Evasion Effectiveness: The results confirm that reducing the perturbation penalty allows the generator to craft more effective adversarial samples. The lower detection rate in the aggressive configuration indicates that larger modifications allow the traffic to move further away from the malicious cluster learned by the IDS.
Exercise 2: Compare Models
The objective of this exercise is to evaluate the transferability of adversarial attacks. Transferability refers to the phenomenon in which adversarial examples crafted to fool one specific model (e.g., a Neural Network) are also effective at evading other architectures (e.g., a Random Forest) trained on the same data.
Implementation: Testing Transferability
In this step, we train a Random Forest (RF) classifier to serve as an alternative IDS. We then test the adversarial samples generated by the AdvGAN to see whether they can also evade the Random Forest.
[6]:
# --- 5. EXECUTION ---
# Execute Exercise 1
generator = train_advgan_tuned(lambda_pert_val=0.01, lr_g=0.001)
# --- 6. EXERCISE 2: TRANSFERABILITY ---
print("\n🌲 Training Random Forest as Alternative IDS...")
rf_ids = RandomForestClassifier(n_estimators=50, max_depth=10, random_state=42, n_jobs=-1)
rf_ids.fit(X_train, y_train)
with torch.no_grad():
X_test_mal_t = torch.tensor(X_test[y_test == 1], dtype=torch.float32).to(device)
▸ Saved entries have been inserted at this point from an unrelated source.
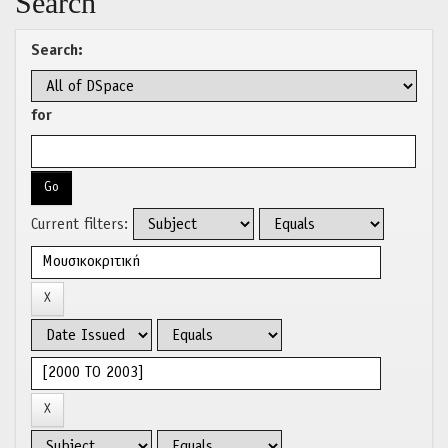
Search
Search:
for
Current filters: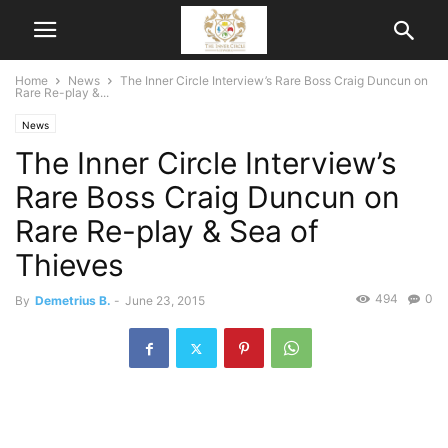
Home
News
The Inner Circle Interview’s Rare Boss Craig Duncun on
Rare Re-play &...
News
The Inner Circle Interview’s
Rare Boss Craig Duncun on
Rare Re-play & Sea of
Thieves
494
0
By
Demetrius B.
-
June 23, 2015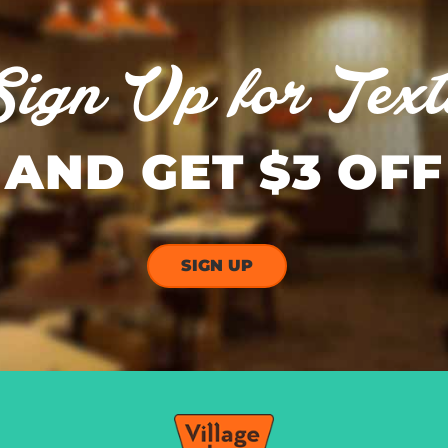
Sign Up for Text
AND GET $3 OFF
SIGN UP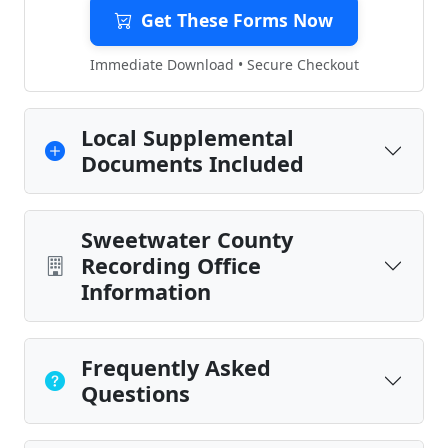
Get These Forms Now
Immediate Download • Secure Checkout
Local Supplemental
Documents Included
Sweetwater County
Recording Office
Information
Frequently Asked
Questions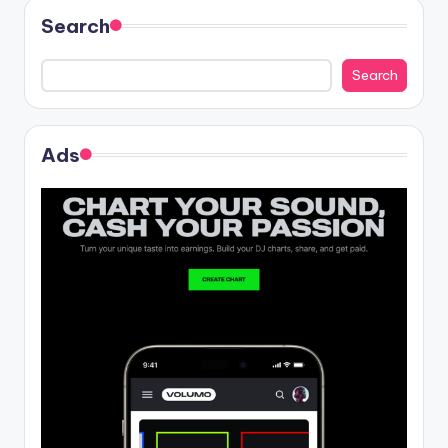
Search
Search
Ads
adv_test_samples = generator(X_test_mal_t, mask_tensor).cpu().numpy()
rf_adv_det_rate = accuracy_score(y_test[y_test == 1], rf_ids.predict(adv_test_samples))
print(f"📊 RF Detection Rate on Transferred Attacks: {rf_adv_det_rate:.2%}")
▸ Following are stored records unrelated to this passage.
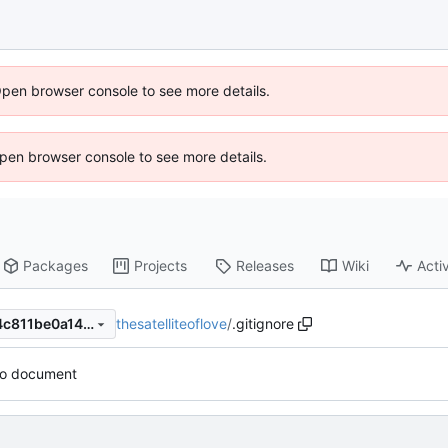
Open browser console to see more details.
 Open browser console to see more details.
Packages
Projects
Releases
Wiki
Activ
thesatelliteoflove
/
.gitignore
bfe821f377108fa32fc51af7e4c811be0a149681
to document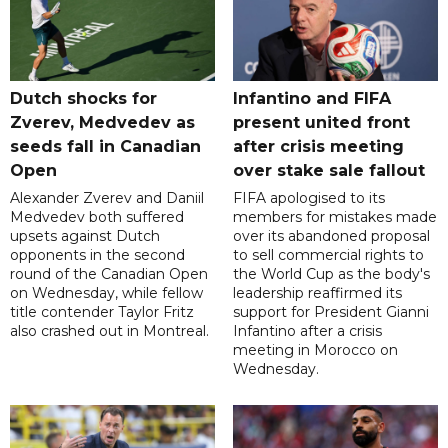
Dutch shocks for
Infantino and FIFA
Zverev, Medvedev as
present united front
seeds fall in Canadian
after crisis meeting
Open
over stake sale fallout
Alexander Zverev and Daniil
FIFA apologised to its
Medvedev both suffered
members for mistakes made
upsets against Dutch
over its abandoned proposal
opponents in the second
to sell commercial rights to
round of the Canadian Open
the World Cup as the body's
on Wednesday, while fellow
leadership reaffirmed its
title contender Taylor Fritz
support for President Gianni
also crashed out in Montreal.
Infantino after a crisis
meeting in Morocco on
Wednesday.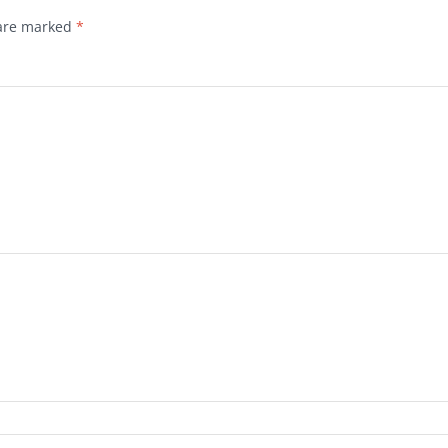
 are marked
*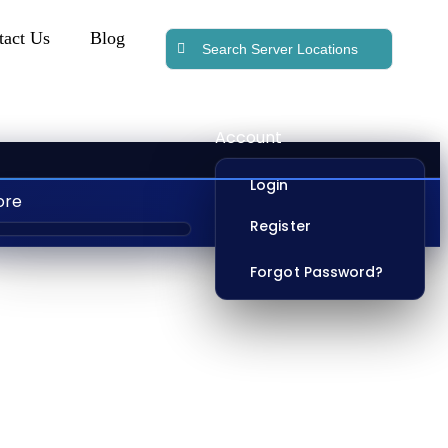
tact Us
Blog
Account
Login
ore
Register
Forgot Password?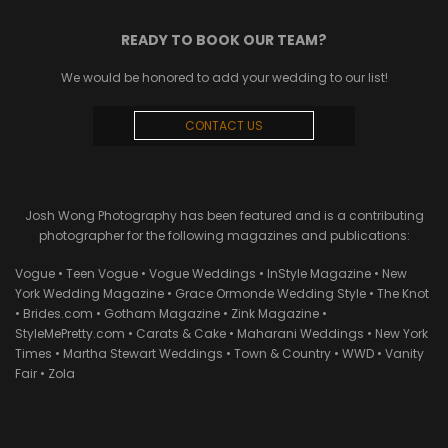
READY TO BOOK OUR TEAM?
We would be honored to add your wedding to our list!
CONTACT US
Josh Wong Photography has been featured and is a contributing
photographer for the following magazines and publications:
Vogue • Teen Vogue • Vogue Weddings • InStyle Magazine • New
York Wedding Magazine • Grace Ormonde Wedding Style • The Knot
• Brides.com • Gotham Magazine • Zink Magazine •
StyleMePretty.com • Carats & Cake • Maharani Weddings • New York
Times • Martha Stewart Weddings • Town & Country • WWD • Vanity
Fair • Zola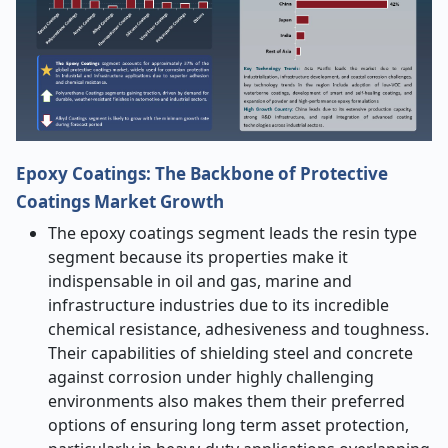
Epoxy Coatings: The Backbone of Protective
Coatings Market Growth
The epoxy coatings segment leads the resin type
segment because its properties make it
indispensable in oil and gas, marine and
infrastructure industries due to its incredible
chemical resistance, adhesiveness and toughness.
Their capabilities of shielding steel and concrete
against corrosion under highly challenging
environments also makes them their preferred
options of ensuring long term asset protection,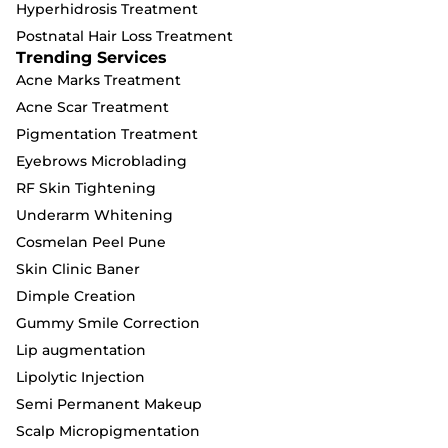
Hyperhidrosis Treatment
Postnatal Hair Loss Treatment
Trending Services
Acne Marks Treatment
Acne Scar Treatment
Pigmentation Treatment
Eyebrows Microblading
RF Skin Tightening
Underarm Whitening
Cosmelan Peel Pune
Skin Clinic Baner
Dimple Creation
Gummy Smile Correction
Lip augmentation
Lipolytic Injection
Semi Permanent Makeup
Scalp Micropigmentation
🚀 Training AdvGAN: lambda_pert=0.01, lr_g=0.001
✅ Final Detection Rate: 76.87%
🌲 Training Random Forest as Alternative IDS...
📊 RF Detection Rate on Transferred Attacks: 0.00%
Analysis of the Results: The execution results reveal significant security implications regarding the robustness of ML-based systems:
Black-Box Evasion Potential: This confirms that GAN-based attacks are highly effective in black-box scenarios, where the attacker has no internal model knowledge and only observes outputs. An attacker can successfully evade a target IDS by training a generator against a substitute model (the Neural Network), which then generates samples that fool a completely different architecture (the Random Forest).
Fragility of Decision Boundaries: The total failure of the Random Forest highlights the fragility of data-driven IDS boundaries. These models often rely on non-causal statistical correlations rather than a proper understanding of threats, allowing carefully crafted adversarial attacks to push samples across decision boundaries.